À l’inverse, plusieurs députés du bloc central ont instrumentalisé les incertitudes entourant les dangers des pesticides. « Faute de convaincre par des arguments crédibles, certains préfèrent déplacer le débat sur le terrain de l’émotion », a sérieusement assuré la députée Renaissance Sandra Marsaud tout en citant l’oncologue Jacques Barrière. Aux côtés de l’ancien ministre François de Rugy, ou encore de l’animateur Mac Lesggy — décrié par les climatologues —, le médecin signait le 8 février une tribune controversée dans Le Point dénonçant une « politisation des cancers ».

Lire aussi : « Les malades vous regardent » : les victimes des pesticides veulent se faire entendre contre la loi Duplomb 2

Au-delà du danger sanitaire représenté par la réintroduction de l’acétamipride, le débat a tourné autour de la « concurrence mondiale pour les filières françaises » à mettre en parallèle de « l’effondrement de la balance commerciale agricole », qui s’expliquerait par un empilement de normes, d’après la ministre Annie Genevard.

Manipulation du rapport de l’Inrae

Très vite, la discussion s’est cristallisée autour d’un rapport, réalisé à la demande du gouvernement sur les substituts aux néonicotinoïdes, par l’Institut national de la recherche pour l’agriculture, l’alimentation et l’environnement (Inrae). Rendues à l’automne 2025, les conclusions sont aujourd’hui citées par le sénateur Laurent Duplomb comme caution scientifique en appui à sa nouvelle proposition de loi. Comprendre : sans alternatives crédibles à ces insecticides, plusieurs agriculteurs seraient contraints de mettre la clef sous la porte, selon le sénateur.

« L’Inrae montre que les filières de la betterave, de la noisette, de la cerise, et de la pomme font face à des impasses techniques majeures et deviennent donc menacées de disparition », a ainsi affirmé Annie Genevard, ministre de l’Agriculture. Et Aurélie Trouvé de rétorquer : « Nous n’avons pas lu de la même manière le rapport de l’Inrae. »

Comme l’a révélé Le Monde, plusieurs chercheurs et salariés de l’institut dénoncent une instrumentalisation de ce rapport et rappellent que ses conclusions ne font pas état d’« impasses techniques ». Les résultats ont été largement compris comme « allant dans le sens de la FNSEA et du lobby agro-industriel », déplorent les chercheurs. À ce jour, seule la filière noisette semble menacée, mais des alternatives pourraient être trouvées d’ici trois ans, affirment-ils.

Ce n’est pas le seul argument aux relents trumpistes qu’a tenté de brandir la ministre. Annie Genevard a fustigé des partis de gauche qui auraient, selon ses mots, « encouragé » cette pétition « grâce à des robots qui ont tourné allègrement ». « C’est un niveau de fake news qui est grave ! » a martelé l’écologiste Delphine Batho.

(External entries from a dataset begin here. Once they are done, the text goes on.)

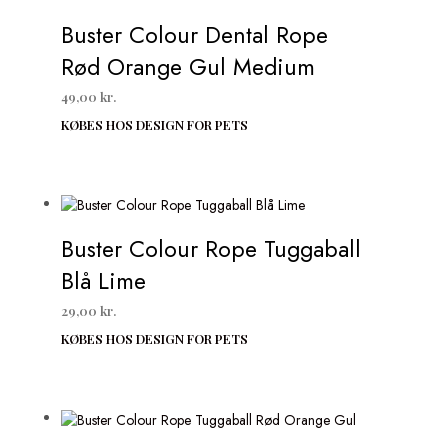
Buster Colour Dental Rope
Rød Orange Gul Medium
49,00
kr.
KØBES HOS DESIGN FOR PETS
Buster Colour Rope Tuggaball
Blå Lime
29,00
kr.
KØBES HOS DESIGN FOR PETS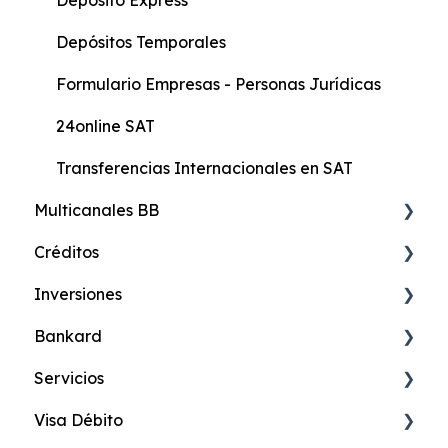
Depósito Express
Formulario General
Depósitos Temporales
Protección Integral
Formulario Empresas - Personas Jurídicas
24online SAT
Transferencias Internacionales en SAT
Multicanales BB
Créditos
24online Banca en Internet
Inversiones
24móvil Banca Celular
Credimax Online
Bankard
24efectivo
Credimax Hipotecario
Certificado de Depósito Online
Servicios
24fono-Banca Telefónica
Credimax Educativo
Certificado de Depósito en Oficina
Paykard
Visa Débito
24compras Pagos en Línea
Credimax Efectivo
Certificado de Depósitos a Plazo
LadyCard
TeleTag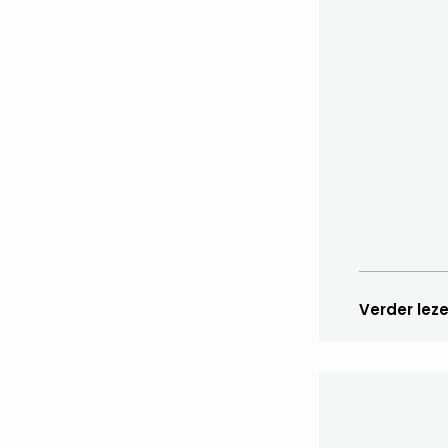
Verder lez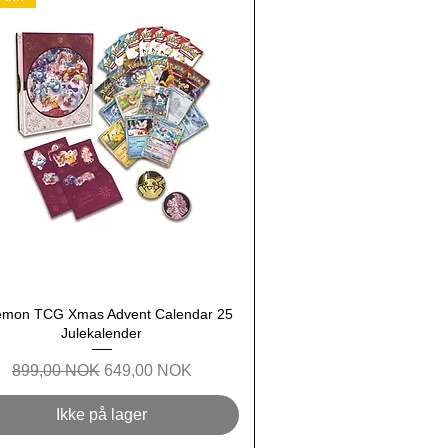
emon TCG Xmas Advent Calendar 25
Hurtigvisning
Julekalender
Regulær pris
Salgspris
899,00 NOK
649,00 NOK
Ikke på lager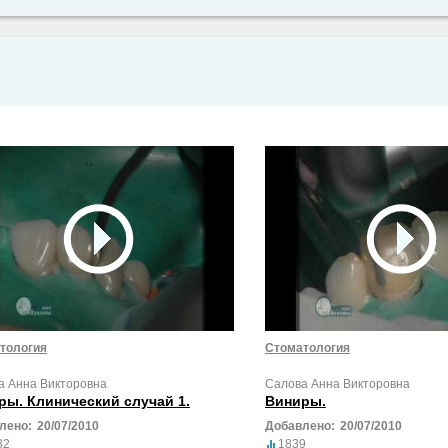
тология
Стоматология
а Анна Викторовна
Салова Анна Викторовна
ры. Клинический случай 1.
Виниры.
лено:
20/07/2010
Добавлено:
20/07/2010
82
1839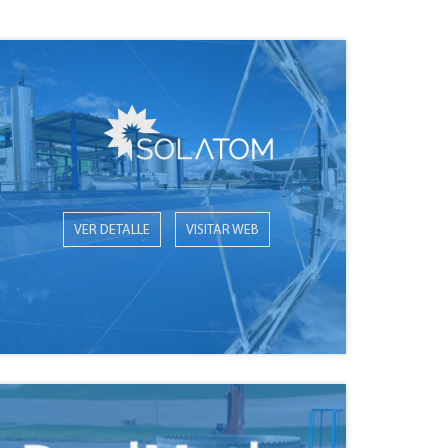
VER DETALLE
VISITAR WEB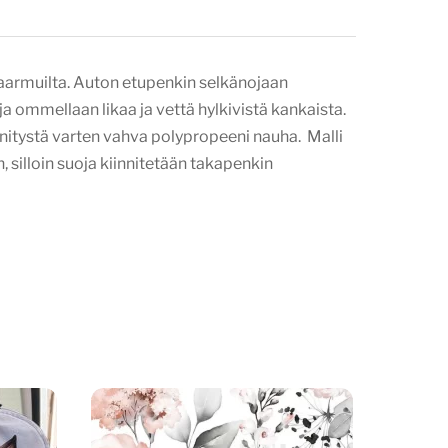
naarmuilta. Auton etupenkin selkänojaan
 ommellaan likaa ja vettä hylkivistä kankaista.
nnitystä varten vahva polypropeeni nauha. Malli
silloin suoja kiinnitetään takapenkin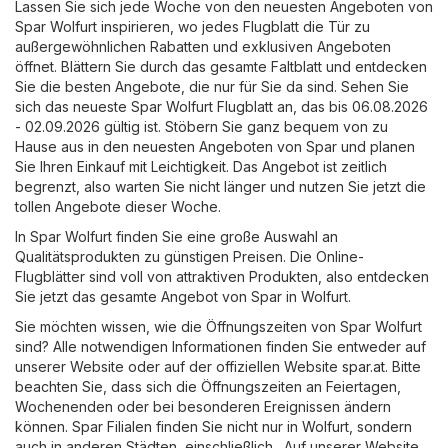
Lassen Sie sich jede Woche von den neuesten Angeboten von
Spar Wolfurt inspirieren, wo jedes Flugblatt die Tür zu
außergewöhnlichen Rabatten und exklusiven Angeboten
öffnet. Blättern Sie durch das gesamte Faltblatt und entdecken
Sie die besten Angebote, die nur für Sie da sind. Sehen Sie
sich das neueste Spar Wolfurt Flugblatt an, das bis 06.08.2026
- 02.09.2026 gültig ist. Stöbern Sie ganz bequem von zu
Hause aus in den neuesten Angeboten von Spar und planen
Sie Ihren Einkauf mit Leichtigkeit. Das Angebot ist zeitlich
begrenzt, also warten Sie nicht länger und nutzen Sie jetzt die
tollen Angebote dieser Woche.
In Spar Wolfurt finden Sie eine große Auswahl an
Qualitätsprodukten zu günstigen Preisen. Die Online-
Flugblätter sind voll von attraktiven Produkten, also entdecken
Sie jetzt das gesamte Angebot von Spar in Wolfurt.
Sie möchten wissen, wie die Öffnungszeiten von Spar Wolfurt
sind? Alle notwendigen Informationen finden Sie entweder auf
unserer Website oder auf der offiziellen Website
spar.at
. Bitte
beachten Sie, dass sich die Öffnungszeiten an Feiertagen,
Wochenenden oder bei besonderen Ereignissen ändern
können. Spar Filialen finden Sie nicht nur in Wolfurt, sondern
auch in anderen Städten, einschließlich . Auf unserer Website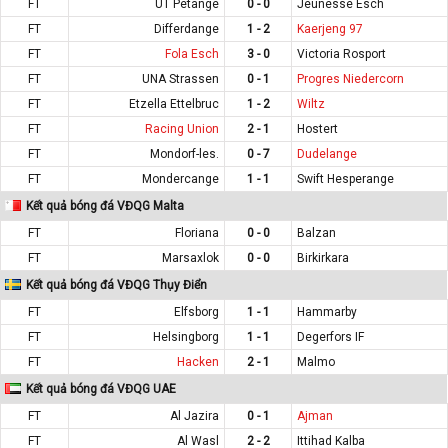
FT
UT Petange
0 - 0
Jeunesse Esch
FT
Differdange
1 - 2
Kaerjeng 97
FT
Fola Esch
3 - 0
Victoria Rosport
FT
UNA Strassen
0 - 1
Progres Niedercorn
FT
Etzella Ettelbruc
1 - 2
Wiltz
FT
Racing Union
2 - 1
Hostert
FT
Mondorf-les.
0 - 7
Dudelange
FT
Mondercange
1 - 1
Swift Hesperange
Kết quả bóng đá VĐQG Malta
FT
Floriana
0 - 0
Balzan
FT
Marsaxlok
0 - 0
Birkirkara
Kết quả bóng đá VĐQG Thụy Điển
FT
Elfsborg
1 - 1
Hammarby
FT
Helsingborg
1 - 1
Degerfors IF
FT
Hacken
2 - 1
Malmo
Kết quả bóng đá VĐQG UAE
FT
Al Jazira
0 - 1
Ajman
FT
Al Wasl
2 - 2
Ittihad Kalba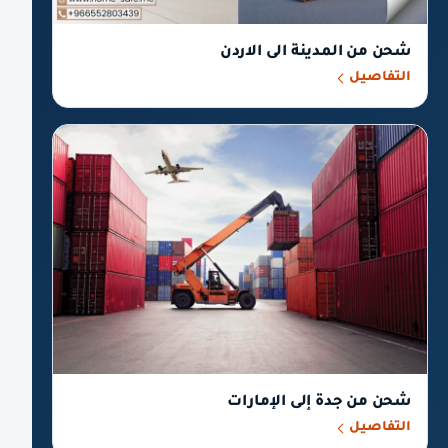
شحن من المدينة الى الاردن
التفاصيل
شحن من جدة إلى الإمارات
التفاصيل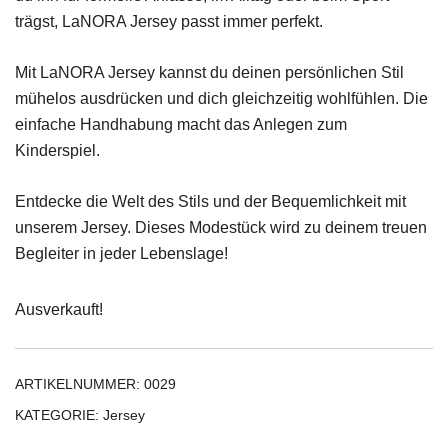
trägst, LaNORA Jersey passt immer perfekt.
Mit LaNORA Jersey kannst du deinen persönlichen Stil
mühelos ausdrücken und dich gleichzeitig wohlfühlen. Die
einfache Handhabung macht das Anlegen zum
Kinderspiel.
Entdecke die Welt des Stils und der Bequemlichkeit mit
unserem Jersey. Dieses Modestück wird zu deinem treuen
Begleiter in jeder Lebenslage!
Ausverkauft!
ARTIKELNUMMER:
0029
KATEGORIE:
Jersey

« C’est un niveau de fake news qui est grave ! »

Ce à quoi la présidente de la chambre basse, Yaël Braun-Pivet (Renaissance) a été contrainte de répondre : « L’Assemblée nationale a bien vérifié la totalité des signatures… » « Il y a des algorithmes qui ont fait remonter ce texte », a tenté de reprendre Annie Genevard, déclenchant l’ire des députés du groupe écologiste et social.

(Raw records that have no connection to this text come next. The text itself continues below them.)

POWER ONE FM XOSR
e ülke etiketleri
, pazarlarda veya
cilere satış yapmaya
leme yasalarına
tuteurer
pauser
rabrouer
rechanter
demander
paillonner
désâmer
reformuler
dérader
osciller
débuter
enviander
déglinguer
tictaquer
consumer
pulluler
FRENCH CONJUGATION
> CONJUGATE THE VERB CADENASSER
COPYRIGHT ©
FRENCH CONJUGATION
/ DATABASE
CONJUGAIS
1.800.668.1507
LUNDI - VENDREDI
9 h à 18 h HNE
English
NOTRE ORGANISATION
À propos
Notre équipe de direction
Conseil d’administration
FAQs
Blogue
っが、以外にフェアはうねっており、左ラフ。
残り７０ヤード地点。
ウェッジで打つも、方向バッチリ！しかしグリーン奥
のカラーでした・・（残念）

Des allusions aux accents complotistes qui minimisent le poids des 2,1 millions de signataires désireux d’un élan démocratique autour de l’avenir de notre modèle agricole. D’autant qu’en réponse à la loi « Duplomb 2 », une nouvelle pétition vient d’être déposée sur le site de l’Assemblée nationale. À ce jour, celle-ci a déjà reçu près de 160 000 signatures.